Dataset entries
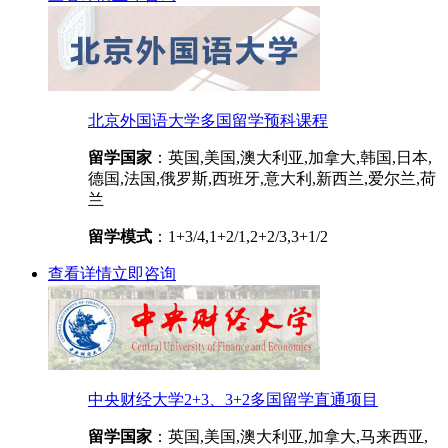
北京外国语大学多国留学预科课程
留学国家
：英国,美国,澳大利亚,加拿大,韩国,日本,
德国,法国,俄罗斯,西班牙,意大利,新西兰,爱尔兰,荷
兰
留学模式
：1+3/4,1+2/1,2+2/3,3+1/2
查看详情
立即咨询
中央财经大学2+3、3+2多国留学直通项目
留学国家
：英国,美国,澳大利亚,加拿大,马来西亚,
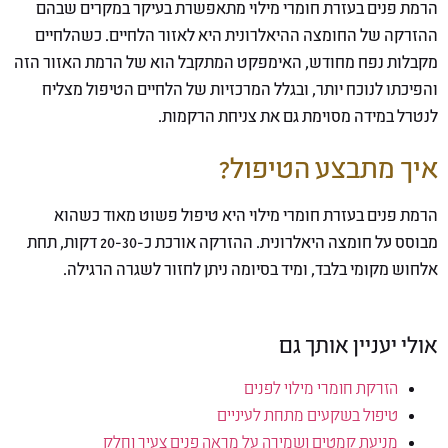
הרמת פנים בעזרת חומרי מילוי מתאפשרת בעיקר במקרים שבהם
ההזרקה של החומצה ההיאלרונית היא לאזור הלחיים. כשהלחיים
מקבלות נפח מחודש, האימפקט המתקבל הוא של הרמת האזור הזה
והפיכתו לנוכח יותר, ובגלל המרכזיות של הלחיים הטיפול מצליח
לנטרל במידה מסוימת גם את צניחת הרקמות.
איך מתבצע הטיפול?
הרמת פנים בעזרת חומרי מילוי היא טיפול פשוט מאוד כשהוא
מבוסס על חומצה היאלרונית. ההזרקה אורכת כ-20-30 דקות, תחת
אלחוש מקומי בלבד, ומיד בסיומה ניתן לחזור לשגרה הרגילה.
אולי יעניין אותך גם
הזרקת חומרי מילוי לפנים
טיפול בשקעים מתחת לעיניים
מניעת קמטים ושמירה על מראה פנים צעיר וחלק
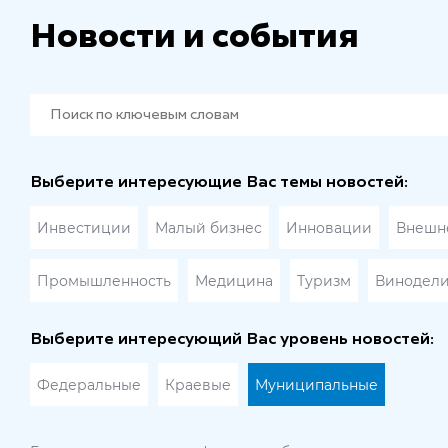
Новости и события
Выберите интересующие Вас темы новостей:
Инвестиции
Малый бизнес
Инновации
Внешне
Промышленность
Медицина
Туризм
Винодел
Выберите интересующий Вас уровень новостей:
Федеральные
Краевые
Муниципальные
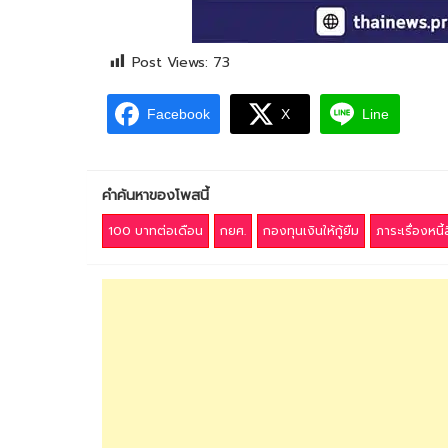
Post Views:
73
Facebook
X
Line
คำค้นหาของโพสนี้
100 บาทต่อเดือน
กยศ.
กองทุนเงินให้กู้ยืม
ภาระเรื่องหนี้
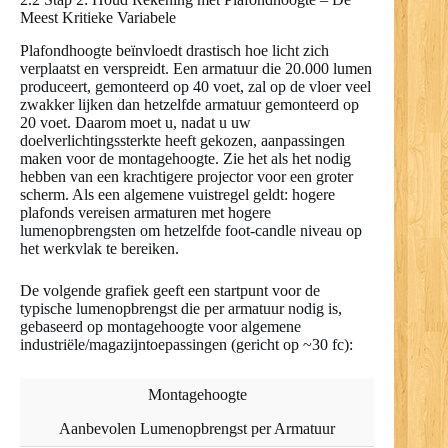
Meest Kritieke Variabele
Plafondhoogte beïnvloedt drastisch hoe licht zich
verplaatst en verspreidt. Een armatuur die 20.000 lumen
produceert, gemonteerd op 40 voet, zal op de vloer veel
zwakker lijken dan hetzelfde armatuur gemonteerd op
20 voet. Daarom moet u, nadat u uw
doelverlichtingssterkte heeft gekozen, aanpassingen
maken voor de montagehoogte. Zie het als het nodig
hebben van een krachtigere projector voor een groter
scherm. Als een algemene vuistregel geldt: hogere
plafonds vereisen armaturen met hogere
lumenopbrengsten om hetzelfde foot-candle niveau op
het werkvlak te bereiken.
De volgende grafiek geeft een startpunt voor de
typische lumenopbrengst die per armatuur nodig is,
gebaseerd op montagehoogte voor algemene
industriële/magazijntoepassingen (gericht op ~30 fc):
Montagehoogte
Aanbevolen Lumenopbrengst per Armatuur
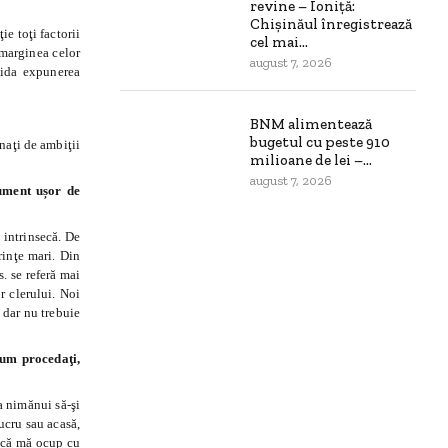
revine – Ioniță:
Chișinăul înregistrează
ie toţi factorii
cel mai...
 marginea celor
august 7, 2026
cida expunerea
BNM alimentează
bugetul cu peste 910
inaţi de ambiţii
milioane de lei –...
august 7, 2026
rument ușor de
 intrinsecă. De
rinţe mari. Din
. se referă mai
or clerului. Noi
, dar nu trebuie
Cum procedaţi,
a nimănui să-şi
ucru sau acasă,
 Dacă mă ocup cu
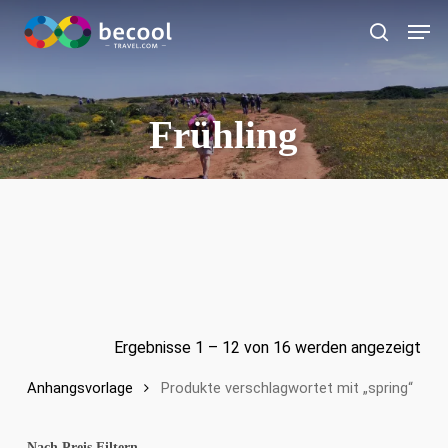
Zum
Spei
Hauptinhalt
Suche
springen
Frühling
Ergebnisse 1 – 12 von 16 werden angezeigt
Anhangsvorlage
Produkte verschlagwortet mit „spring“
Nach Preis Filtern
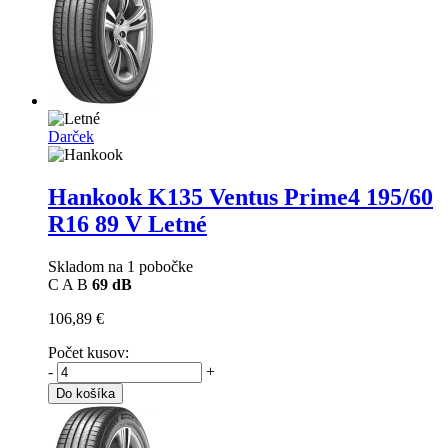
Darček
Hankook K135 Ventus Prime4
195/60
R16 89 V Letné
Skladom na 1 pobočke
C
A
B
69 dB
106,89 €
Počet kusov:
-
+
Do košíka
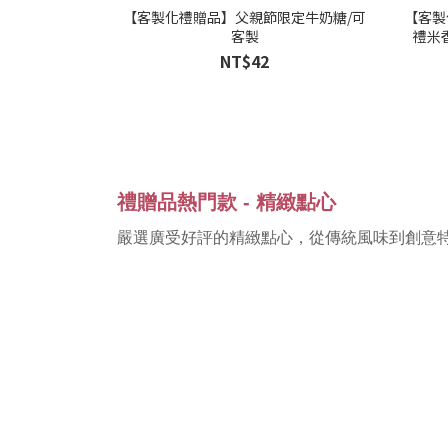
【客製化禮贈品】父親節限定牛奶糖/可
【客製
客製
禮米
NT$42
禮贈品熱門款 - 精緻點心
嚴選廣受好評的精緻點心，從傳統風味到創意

- _TASK ITEM_: Each entry must be set down word for word; no image may be carried over.

- _REPLY_:
北京外国语大学多国留学预科课程
留学国家
：英国,美国,澳大利亚,加拿大,韩国,日本,
德国,法国,俄罗斯,西班牙,意大利,新西兰,爱尔兰,荷
兰
留学模式
：1+3/4,1+2/1,2+2/3,3+1/2
查看详情
立即咨询
中央财经大学2+3、3+2多国留学直通项目
留学国家
：英国,美国,澳大利亚,加拿大,马来西亚,
הרמת פנים בעזרת חומרי מילוי מתאפשרת בעיקר במקרים שבהם
ההזרקה של החומצה ההיאלרונית היא לאזור הלחיים. כשהלחיים
מקבלות נפח מחודש, האימפקט המתקבל הוא של הרמת האזור הזה
והפיכתו לנוכח יותר, ובגלל המרכזיות של הלחיים הטיפול מצליח
לנטרל במידה מסוימת גם את צניחת הרקמות.
איך מתבצע הטיפול?
הרמת פנים בעזרת חומרי מילוי היא טיפול פשוט מאוד כשהוא
מבוסס על חומצה היאלרונית. ההזרקה אורכת כ-20-30 דקות, תחת
אלחוש מקומי בלבד, ומיד בסיומה ניתן לחזור לשגרה הרגילה.
אולי יעניין אותך גם
הזרקת חומרי מילוי לפנים
טיפול בשקעים מתחת לעיניים
מניעת קמטים ושמירה על מראה פנים צעיר וחלק
Новости и события
Выберите интересующие Вас темы новостей:
Инвестиции
Малый бизнес
Инновации
Внешне
Промышленность
Медицина
Туризм
Винодел
Выберите интересующий Вас уровень новостей:
Федеральные
Краевые
Муниципальные
Post Views:
73
Facebook
X
Line
คำค้นหาของโพสนี้
100 บาทต่อเดือน
กยศ.
กองทุนเงินให้กู้ยืม
ภาระเรื่องหนี้
Meest Kritieke Variabele
Plafondhoogte beïnvloedt drastisch hoe licht zich
verplaatst en verspreidt. Een armatuur die 20.000 lumen
produceert, gemonteerd op 40 voet, zal op de vloer veel
zwakker lijken dan hetzelfde armatuur gemonteerd op
20 voet. Daarom moet u, nadat u uw
doelverlichtingssterkte heeft gekozen, aanpassingen
maken voor de montagehoogte. Zie het als het nodig
hebben van een krachtigere projector voor een groter
scherm. Als een algemene vuistregel geldt: hogere
plafonds vereisen armaturen met hogere
lumenopbrengsten om hetzelfde foot-candle niveau op
het werkvlak te bereiken.
De volgende grafiek geeft een startpunt voor de
typische lumenopbrengst die per armatuur nodig is,
gebaseerd op montagehoogte voor algemene
industriële/magazijntoepassingen (gericht op ~30 fc):
Montagehoogte
Aanbevolen Lumenopbrengst per Armatuur
revine – Ioniță:
Chișinăul înregistrează
ie toţi factorii
cel mai...
 marginea celor
august 7, 2026
cida expunerea
BNM alimentează
bugetul cu peste 910
inaţi de ambiţii
milioane de lei –...
august 7, 2026
rument ușor de
 intrinsecă. De
rinţe mari. Din
. se referă mai
or clerului. Noi
, dar nu trebuie
Cum procedaţi,
a nimănui să-şi
ucru sau acasă,
 Dacă mă ocup cu
Zum
Spei
Hauptinhalt
Suche
springen
Frühling
Ergebnisse 1 – 12 von 16 werden angezeigt
Anhangsvorlage
Produkte verschlagwortet mit „spring“
Nach Preis Filtern
Darček
Hankook K135 Ventus Prime4
195/60
R16 89 V Letné
Skladom na 1 pobočke
C
A
B
69 dB
106,89 €
Počet kusov:
-
+
Do košíka
【客製化禮贈品】父親節限定牛奶糖/可
【客製
客製
禮米
NT$42
禮贈品熱門款 - 精緻點心
嚴選廣受好評的精緻點心，從傳統風味到創意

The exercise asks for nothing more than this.